## Data provided
+--

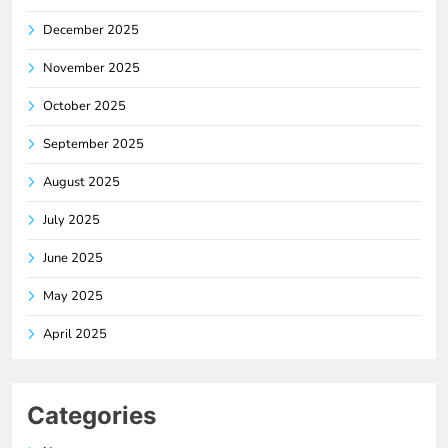
December 2025
November 2025
October 2025
September 2025
August 2025
July 2025
June 2025
May 2025
April 2025
Categories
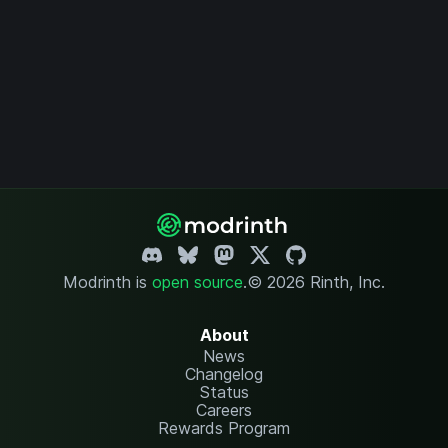
Modrinth is
open source
.
© 2026 Rinth, Inc.
About
News
Changelog
Status
Careers
Rewards Program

+--

## Task item
Please transcribe exactly the lines from the one containing "November 2025" through the last line of the records above, both included, and leave out every picture.

## Expected output
November 2025
October 2025
September 2025
August 2025
July 2025
June 2025
May 2025
April 2025
Categories
Modrinth is
open source
.
© 2026 Rinth, Inc.
About
News
Changelog
Status
Careers
Rewards Program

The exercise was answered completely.